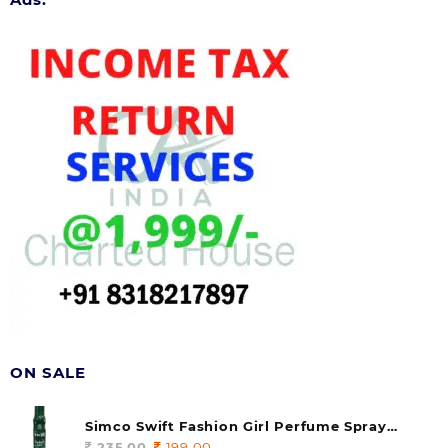
ON SALE
Simco Swift Fashion Girl Perfume Spray
(soul) 140ml (pack of 1)
235.00
Original
199.00
Current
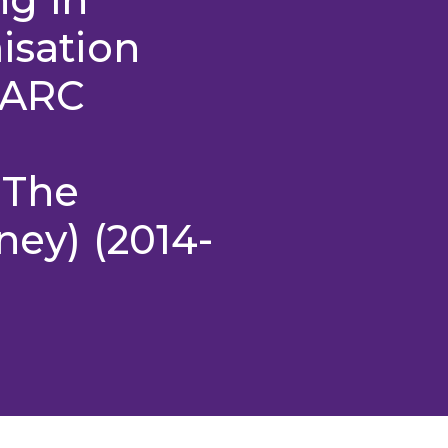
isation
(ARC
 The
ney) (2014-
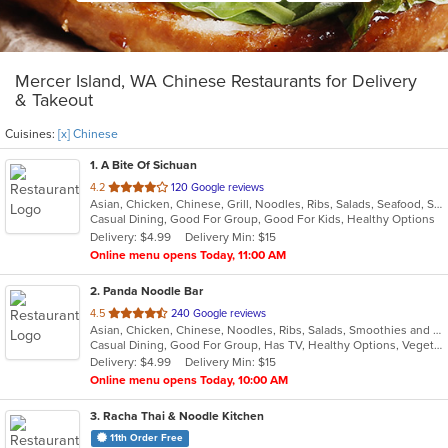
Mercer Island, WA Chinese Restaurants for Delivery
& Takeout
Cuisines:
[x] Chinese
1
. A Bite Of Sichuan
out
4.2
120 Google reviews
Asian, Chicken, Chinese, Grill, Noodles, Ribs, Salads, Seafood, Soup, Szechuan
of
Casual Dining, Good For Group, Good For Kids, Healthy Options
5
Delivery: $4.99
Delivery Min: $15
stars.
Online menu opens Today, 11:00 AM
2
. Panda Noodle Bar
out
4.5
240 Google reviews
Asian, Chicken, Chinese, Noodles, Ribs, Salads, Smoothies and Juices, Soup, Wings
of
Casual Dining, Good For Group, Has TV, Healthy Options, Vegetarian Options
5
Delivery: $4.99
Delivery Min: $15
stars.
Online menu opens Today, 10:00 AM
3
. Racha Thai & Noodle Kitchen
11th Order Free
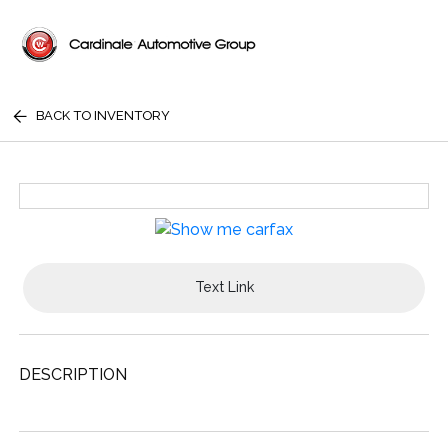
BACK TO INVENTORY
Text Link
DESCRIPTION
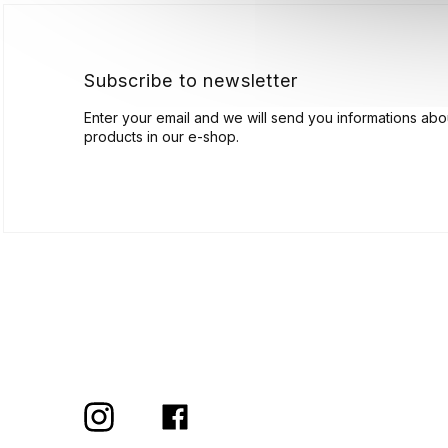
e
r
Subscribe to newsletter
Enter your email and we will send you informations ab
products in our e-shop.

= = =

(Activity) Wherever the word "opens" occurs in the data above, copy the line it sits in.

(Your response)
Online menu opens Today, 11:00 AM
Online menu opens Today, 10:00 AM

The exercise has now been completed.